De pronto me sentí como un personaje de Paul Auster, totalmente supeditado a las arbitrariedades y coincidencias del destino.
Acababa de vender un cordero y me disponía a preparar mi once de café, marraqueta y palta, cuando alguien, una voz fina, como de niña, dijo aló en el portón. Don Omar y Tatón ladraron furiosamente. Me desperecé y fui a ver quien era. Mi sorpresa fue superlativa cuando me encontré de frente con Angélica. La turbación de ella no fue menor. Pasaba a entregarle a mi hermano policía una billetera con documentos que se había encontrado en el río. Nos saludamos con un beso algo frío y nervioso, plagado de tensión. Era evidente que ella nunca pensó encontrarme en mi vieja casona de infancia.
La invité a pasar, pero se excusó por andar apurada y con más personas.
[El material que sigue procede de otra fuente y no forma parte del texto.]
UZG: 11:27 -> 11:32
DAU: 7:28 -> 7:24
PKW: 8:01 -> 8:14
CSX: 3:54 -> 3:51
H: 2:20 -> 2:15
Venía sudada, envuelta en calzas deportivas. En el río se desarrollaba una competencia de vóleibol.
Estaba igual de hermosa que cuando la conocí en 1985. Morena, pelo largo, ojos de javanesa triste, tan esbelta como cuando comenzamos a pololear en 1987, y tan sexualmente explosiva como cuando nos separamos en 1998. El aniquilador tiempo simplemente la había olvidado. No prometió volver. No dijo nada más, sólo se subió al auto lleno de deportistas y siguió su camino.
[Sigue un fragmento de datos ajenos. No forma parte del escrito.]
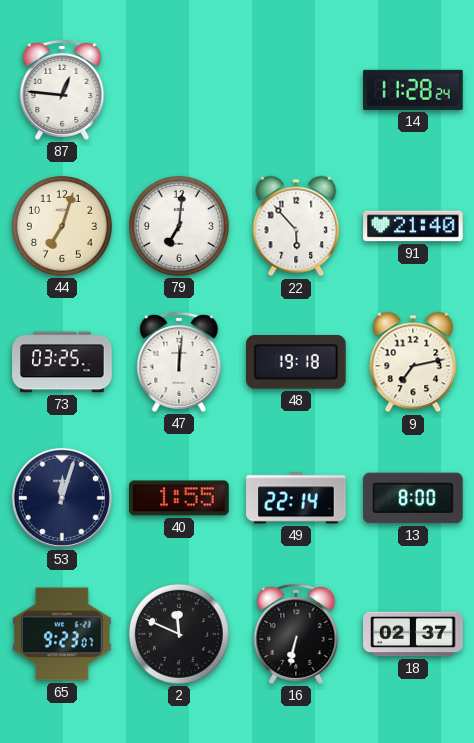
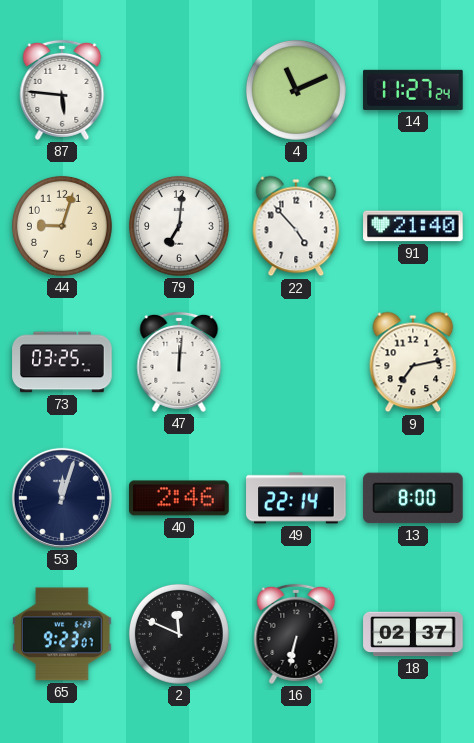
87: 12:46 -> 5:46
4: none -> 11:11
14: 11:28 -> 11:27
44: 7:03 -> 9:03
22: 5:53 -> 4:53
48: 19:18 -> none
40: 1:55 -> 2:46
Al verla alejarse pensé en las miles de concatenaciones forzosas, extrañas, inesperadas e inexplicables que tuvieron que ocurrir para que nos encontrásemos en ese momento. Cuánta agua pasó bajo el puente de ambos. Nos habíamos amado tanto, nos prometimos el paraíso y diría que casi lo pisamos por un breve período. Luego vino el rompimiento, el dolor, la añoranza, el despecho. Y a continuación multitud de parejas, nuevos enamoramientos, nuevas decepciones, separaciones, viajes, reencuentros, abandonos. Y cómo explicar el olvido del muchacho de la billetera en el río justo en el lugar donde ella pasaría segundos después. Y que mi hermano fuese policía, y que viviera sus propias odiseas antes de llegar a servir en el lugar que también lo vio crecer. Y mi presencia en un momento y en un lugar donde nunca antes había pensado en volver a vivir.
Busqué una razón a todas estas casualidades, un sentido, un mensaje del destino, porque mirado en conjunto parecía tener cierta coherencia, cierto sentido, quizá no necesariamente lógico ni justo, pero sí circular. Pensé en otra posible jugarreta del titiritero invisible, ese gran hijo de puta que seguía jugando a los dados sin que nadie le diese su merecido tiro de gracia.